Граммофон приходили слушать телеграфист и механик. Радио в эту зиму сообщало о штормах, о циклонах, шедших с Гренландии; циклоны рушились на Исландию, на Скандинавию, шли сюда, с Новой Земли пришло радио, что льдами затерто судно экспедиции. Пахнуло полярным дыханием, арктикой. Механик молчал, угрюмо слушал трубу; в бараке ровно работала динамо, давая тысячесильный свет маяку. Маяк светил в полярную тьму. Самоеды не пришли в эту зиму, нашли лучшее пастбище — на востоке. Телеграфист трижды звал поморку, поморка не шла: механик сторожил ее, механик окружил ее ревностью, как прекрасную женщину; поморка боялась его, он был черен, страстен, безумен. Тогда, в прибое тоски, нашел телеграфист воображаемый мир. Это была женщина незабываемой красоты, высокая грудь, голубые глаза, как бездна. Он был удовлетворен, сыт. Душа его плескалась покойно; днем — он ждал вечеров. Скулы его еще больше побелели, череп стал узким совсем, как у рыбы. Стоя у аппарата, он иногда улыбался себе. Циклоны рухнули нордом, снегом, воем. Океан сметал остров, остров был мокр, вода стекала по нему, остров знал силу своих тысячелетий.
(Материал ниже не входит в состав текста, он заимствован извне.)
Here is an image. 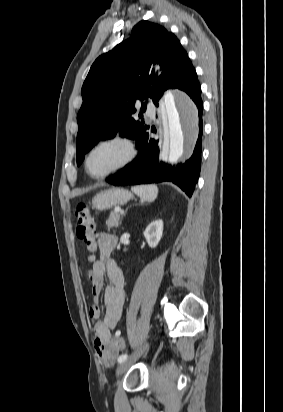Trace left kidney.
<instances>
[{"label":"left kidney","mask_w":283,"mask_h":412,"mask_svg":"<svg viewBox=\"0 0 283 412\" xmlns=\"http://www.w3.org/2000/svg\"><path fill=\"white\" fill-rule=\"evenodd\" d=\"M143 234L149 247L155 248L162 238L163 221L160 219L153 221L147 226Z\"/></svg>","instance_id":"5707ae66"}]
</instances>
Мыс Бык ревел сиреной так траурно, точно вопль органа по тысячам погибших. Циклопический глаз тщетно пучился во тьму, в туман. В эту зиму было так люто, как никогда. Утром отрывали снег у дверей, снег наносило по окна, снег был сух, сыпуч, шипел, бил в стекла. В эту зиму погиб большой, прекрасный пароход северной экспедиции: его затерло льдами, сломало винт, проломило бок; люди на шлюпках пробрались на материк, там зимовали. В эту зиму унесся телеграфист в умопостигаемую сферу иллюзий: земная жизнь, скука объятий для него кончились; он нашел жизнь — более высокую, объятия — более удовлетворяющие. В эту зиму новый год был метельным, люди собрались у смотрителя, дом дрожал под ударами, и хотя пили все много, никто не мог опьянеть. Смотритель ночью под новый год ушел на маяк; там, в башне, слушал он зовы ветра, первобытный хаос, свист, рыдание, полярную музыку — ему стало страшно впервые.
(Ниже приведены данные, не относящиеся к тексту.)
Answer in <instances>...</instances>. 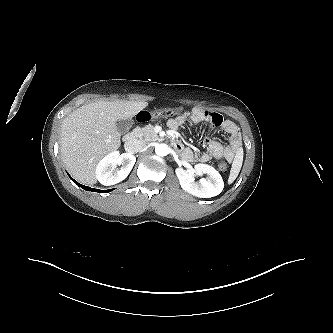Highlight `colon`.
I'll return each mask as SVG.
<instances>
[{
	"label": "colon",
	"mask_w": 333,
	"mask_h": 333,
	"mask_svg": "<svg viewBox=\"0 0 333 333\" xmlns=\"http://www.w3.org/2000/svg\"><path fill=\"white\" fill-rule=\"evenodd\" d=\"M180 112L179 108L174 107H165V108H158V109H145L138 113L137 120L140 122L150 121L152 119L157 118H166L171 117ZM215 167L223 172L226 173L228 170V161L225 158L220 159Z\"/></svg>",
	"instance_id": "1"
}]
</instances>
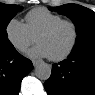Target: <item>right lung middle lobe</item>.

Зима после нового года стала еще колянее, она стала как раскаленный чугун — нечем было дышать, ртуть замерзала в термометре, дома выдувало насквозь, дома внутри покрылись инеем, башня маяка была полна студеной кутерьмы: ветры, вой, сквозняки — носились. Люди за зиму ошалели, застыли, люди за зиму опостылели друг другу больше, чем за все годы, зима была бесконечна. Жена смотрителя сидела у окна, она смотрела на бьющиеся простыни снега, на мгу, она покорно доживала двадцать девятый равнодушный год своей жизни, — а когда кончилась полярная ночь, когда пришло мутное красное солнце, точно не перебродившее молодое вино, когда на озера прилетели тяжелые голубобрюхие гуси и черные лебеди, когда затомились утомно гагары на птичьем базаре, и чайки кричали, как молодые ведьмы, — в эту пору бесшумно оторвалось, как льдина, десятилетие, в эту пору ей минуло тридцать лет, и в эту пору пришел — бабий бунт.